◆ **Supplied records**
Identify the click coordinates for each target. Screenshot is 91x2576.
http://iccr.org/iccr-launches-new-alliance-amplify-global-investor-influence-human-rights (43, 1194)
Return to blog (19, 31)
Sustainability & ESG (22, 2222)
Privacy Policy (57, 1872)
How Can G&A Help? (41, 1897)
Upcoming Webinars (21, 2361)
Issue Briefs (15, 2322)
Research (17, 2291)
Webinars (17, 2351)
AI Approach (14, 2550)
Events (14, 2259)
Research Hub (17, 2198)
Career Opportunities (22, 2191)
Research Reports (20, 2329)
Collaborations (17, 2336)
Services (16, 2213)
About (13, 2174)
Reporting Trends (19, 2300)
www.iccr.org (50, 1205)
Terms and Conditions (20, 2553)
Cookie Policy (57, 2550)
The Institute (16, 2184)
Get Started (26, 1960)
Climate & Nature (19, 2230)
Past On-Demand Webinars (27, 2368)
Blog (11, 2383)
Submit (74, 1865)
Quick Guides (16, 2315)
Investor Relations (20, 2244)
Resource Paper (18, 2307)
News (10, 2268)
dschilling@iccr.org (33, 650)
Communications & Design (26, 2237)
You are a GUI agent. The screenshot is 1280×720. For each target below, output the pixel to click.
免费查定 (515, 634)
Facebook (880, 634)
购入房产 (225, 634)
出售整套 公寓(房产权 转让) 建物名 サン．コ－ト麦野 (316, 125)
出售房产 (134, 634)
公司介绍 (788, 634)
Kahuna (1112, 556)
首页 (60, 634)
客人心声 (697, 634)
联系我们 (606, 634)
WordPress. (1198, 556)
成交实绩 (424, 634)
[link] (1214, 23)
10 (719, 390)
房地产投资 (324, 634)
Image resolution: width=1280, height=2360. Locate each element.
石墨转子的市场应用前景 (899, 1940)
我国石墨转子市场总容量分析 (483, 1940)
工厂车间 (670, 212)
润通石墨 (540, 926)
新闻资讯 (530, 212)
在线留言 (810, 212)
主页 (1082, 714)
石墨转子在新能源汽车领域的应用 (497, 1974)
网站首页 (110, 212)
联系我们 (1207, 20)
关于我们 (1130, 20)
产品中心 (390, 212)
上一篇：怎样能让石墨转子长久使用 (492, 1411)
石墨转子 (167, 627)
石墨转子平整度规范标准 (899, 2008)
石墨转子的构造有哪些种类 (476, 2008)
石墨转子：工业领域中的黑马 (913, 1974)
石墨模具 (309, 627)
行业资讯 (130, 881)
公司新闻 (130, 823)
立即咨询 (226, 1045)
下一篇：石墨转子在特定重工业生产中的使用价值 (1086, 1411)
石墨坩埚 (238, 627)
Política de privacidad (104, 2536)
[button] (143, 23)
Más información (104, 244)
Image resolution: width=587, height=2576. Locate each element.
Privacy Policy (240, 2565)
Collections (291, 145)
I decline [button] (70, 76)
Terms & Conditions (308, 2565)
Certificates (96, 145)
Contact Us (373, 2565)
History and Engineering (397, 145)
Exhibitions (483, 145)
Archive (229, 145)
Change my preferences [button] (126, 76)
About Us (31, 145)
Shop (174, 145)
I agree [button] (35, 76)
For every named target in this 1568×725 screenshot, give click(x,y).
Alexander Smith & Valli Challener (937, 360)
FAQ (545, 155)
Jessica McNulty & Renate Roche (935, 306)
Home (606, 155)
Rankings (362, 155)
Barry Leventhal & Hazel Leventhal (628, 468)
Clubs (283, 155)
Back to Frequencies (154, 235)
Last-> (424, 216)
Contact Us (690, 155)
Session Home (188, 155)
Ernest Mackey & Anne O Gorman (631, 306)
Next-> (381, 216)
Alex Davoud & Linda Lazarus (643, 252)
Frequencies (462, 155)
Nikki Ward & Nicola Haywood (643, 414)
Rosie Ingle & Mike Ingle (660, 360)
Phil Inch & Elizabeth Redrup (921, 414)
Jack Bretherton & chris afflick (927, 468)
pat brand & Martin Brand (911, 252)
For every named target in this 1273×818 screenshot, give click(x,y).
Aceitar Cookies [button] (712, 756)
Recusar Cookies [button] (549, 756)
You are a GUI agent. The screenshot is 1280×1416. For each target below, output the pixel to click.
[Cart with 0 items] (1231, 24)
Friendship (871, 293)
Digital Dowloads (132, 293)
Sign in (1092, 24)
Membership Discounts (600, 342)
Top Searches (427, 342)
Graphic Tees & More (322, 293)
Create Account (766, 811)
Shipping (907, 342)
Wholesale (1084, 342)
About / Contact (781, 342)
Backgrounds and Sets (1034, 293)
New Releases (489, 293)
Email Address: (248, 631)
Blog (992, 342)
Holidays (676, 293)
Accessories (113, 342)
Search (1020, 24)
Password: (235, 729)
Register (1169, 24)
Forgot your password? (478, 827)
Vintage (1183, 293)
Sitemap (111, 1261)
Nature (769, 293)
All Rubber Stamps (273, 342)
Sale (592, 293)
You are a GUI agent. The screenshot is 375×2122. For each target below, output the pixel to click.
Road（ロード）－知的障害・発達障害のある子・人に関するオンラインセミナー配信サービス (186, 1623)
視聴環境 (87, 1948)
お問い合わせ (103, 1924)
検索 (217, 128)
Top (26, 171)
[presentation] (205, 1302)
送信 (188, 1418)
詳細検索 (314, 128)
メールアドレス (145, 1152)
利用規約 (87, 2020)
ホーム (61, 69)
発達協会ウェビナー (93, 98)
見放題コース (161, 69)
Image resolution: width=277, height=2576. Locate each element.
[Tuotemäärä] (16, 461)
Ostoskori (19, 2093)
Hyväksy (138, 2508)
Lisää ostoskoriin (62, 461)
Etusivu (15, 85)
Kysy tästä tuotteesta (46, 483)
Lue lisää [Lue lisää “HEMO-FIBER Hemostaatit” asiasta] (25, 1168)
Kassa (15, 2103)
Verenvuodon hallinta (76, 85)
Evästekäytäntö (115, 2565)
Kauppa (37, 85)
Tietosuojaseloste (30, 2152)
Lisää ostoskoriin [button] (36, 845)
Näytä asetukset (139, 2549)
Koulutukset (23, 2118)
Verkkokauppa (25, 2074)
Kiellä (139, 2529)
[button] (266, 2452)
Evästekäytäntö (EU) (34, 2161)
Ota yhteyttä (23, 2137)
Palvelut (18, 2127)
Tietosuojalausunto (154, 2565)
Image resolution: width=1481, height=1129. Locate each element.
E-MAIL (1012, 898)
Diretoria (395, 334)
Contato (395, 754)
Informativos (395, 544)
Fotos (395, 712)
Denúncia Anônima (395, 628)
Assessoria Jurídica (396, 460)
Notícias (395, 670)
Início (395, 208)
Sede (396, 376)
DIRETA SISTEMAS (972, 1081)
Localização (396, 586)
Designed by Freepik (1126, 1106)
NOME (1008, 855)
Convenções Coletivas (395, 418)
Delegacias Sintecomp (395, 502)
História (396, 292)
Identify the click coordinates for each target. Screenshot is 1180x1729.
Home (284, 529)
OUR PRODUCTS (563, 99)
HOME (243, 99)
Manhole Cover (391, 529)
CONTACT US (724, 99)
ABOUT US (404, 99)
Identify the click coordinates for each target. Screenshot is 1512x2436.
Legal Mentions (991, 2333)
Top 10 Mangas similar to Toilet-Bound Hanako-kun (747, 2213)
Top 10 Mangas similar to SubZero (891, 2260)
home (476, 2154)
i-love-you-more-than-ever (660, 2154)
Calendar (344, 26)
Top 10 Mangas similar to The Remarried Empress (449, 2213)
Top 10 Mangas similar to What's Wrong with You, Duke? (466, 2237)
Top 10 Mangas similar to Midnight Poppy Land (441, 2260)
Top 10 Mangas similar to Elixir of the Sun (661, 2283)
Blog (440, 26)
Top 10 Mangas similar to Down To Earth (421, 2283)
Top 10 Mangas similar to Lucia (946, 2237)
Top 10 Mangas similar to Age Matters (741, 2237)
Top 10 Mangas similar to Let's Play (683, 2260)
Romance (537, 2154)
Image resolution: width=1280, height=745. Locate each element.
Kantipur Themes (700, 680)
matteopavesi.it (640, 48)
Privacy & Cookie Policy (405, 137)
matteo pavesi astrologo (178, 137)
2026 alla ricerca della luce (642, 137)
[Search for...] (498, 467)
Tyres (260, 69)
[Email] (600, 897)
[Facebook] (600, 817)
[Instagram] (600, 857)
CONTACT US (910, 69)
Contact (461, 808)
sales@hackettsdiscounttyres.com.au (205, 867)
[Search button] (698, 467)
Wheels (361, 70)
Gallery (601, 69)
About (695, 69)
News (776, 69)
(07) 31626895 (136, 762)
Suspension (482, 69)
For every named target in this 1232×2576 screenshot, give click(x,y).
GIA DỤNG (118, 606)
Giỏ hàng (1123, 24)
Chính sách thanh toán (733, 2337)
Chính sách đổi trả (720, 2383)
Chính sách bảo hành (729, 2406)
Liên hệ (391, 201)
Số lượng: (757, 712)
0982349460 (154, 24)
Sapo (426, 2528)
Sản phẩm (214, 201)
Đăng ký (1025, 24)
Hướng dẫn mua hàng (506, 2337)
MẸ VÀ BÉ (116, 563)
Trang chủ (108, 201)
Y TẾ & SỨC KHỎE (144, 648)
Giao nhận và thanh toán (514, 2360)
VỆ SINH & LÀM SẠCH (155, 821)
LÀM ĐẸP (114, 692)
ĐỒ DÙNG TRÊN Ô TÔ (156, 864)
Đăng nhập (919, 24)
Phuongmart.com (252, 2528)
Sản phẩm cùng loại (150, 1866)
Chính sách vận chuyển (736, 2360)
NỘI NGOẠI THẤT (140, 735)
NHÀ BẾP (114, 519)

◆ **Problem requirements**
Would you output, from the records above, exactly the run of lines that starts at the line containing "Top (26, 171)" and ends at the line containing "Blog (440, 26)", and only that run?

◆ **Task output**
Top (26, 171)
[presentation] (205, 1302)
送信 (188, 1418)
詳細検索 (314, 128)
メールアドレス (145, 1152)
利用規約 (87, 2020)
ホーム (61, 69)
発達協会ウェビナー (93, 98)
見放題コース (161, 69)
Image resolution: width=277, height=2576. Locate each element.
[Tuotemäärä] (16, 461)
Ostoskori (19, 2093)
Hyväksy (138, 2508)
Lisää ostoskoriin (62, 461)
Etusivu (15, 85)
Kysy tästä tuotteesta (46, 483)
Lue lisää [Lue lisää “HEMO-FIBER Hemostaatit” asiasta] (25, 1168)
Kassa (15, 2103)
Verenvuodon hallinta (76, 85)
Evästekäytäntö (115, 2565)
Kauppa (37, 85)
Tietosuojaseloste (30, 2152)
Lisää ostoskoriin [button] (36, 845)
Näytä asetukset (139, 2549)
Koulutukset (23, 2118)
Verkkokauppa (25, 2074)
Kiellä (139, 2529)
[button] (266, 2452)
Evästekäytäntö (EU) (34, 2161)
Ota yhteyttä (23, 2137)
Palvelut (18, 2127)
Tietosuojalausunto (154, 2565)
Image resolution: width=1481, height=1129. Locate each element.
E-MAIL (1012, 898)
Diretoria (395, 334)
Contato (395, 754)
Informativos (395, 544)
Fotos (395, 712)
Denúncia Anônima (395, 628)
Assessoria Jurídica (396, 460)
Notícias (395, 670)
Início (395, 208)
Sede (396, 376)
DIRETA SISTEMAS (972, 1081)
Localização (396, 586)
Designed by Freepik (1126, 1106)
NOME (1008, 855)
Convenções Coletivas (395, 418)
Delegacias Sintecomp (395, 502)
História (396, 292)
Identify the click coordinates for each target. Screenshot is 1180x1729.
Home (284, 529)
OUR PRODUCTS (563, 99)
HOME (243, 99)
Manhole Cover (391, 529)
CONTACT US (724, 99)
ABOUT US (404, 99)
Identify the click coordinates for each target. Screenshot is 1512x2436.
Legal Mentions (991, 2333)
Top 10 Mangas similar to Toilet-Bound Hanako-kun (747, 2213)
Top 10 Mangas similar to SubZero (891, 2260)
home (476, 2154)
i-love-you-more-than-ever (660, 2154)
Calendar (344, 26)
Top 10 Mangas similar to The Remarried Empress (449, 2213)
Top 10 Mangas similar to What's Wrong with You, Duke? (466, 2237)
Top 10 Mangas similar to Midnight Poppy Land (441, 2260)
Top 10 Mangas similar to Elixir of the Sun (661, 2283)
Blog (440, 26)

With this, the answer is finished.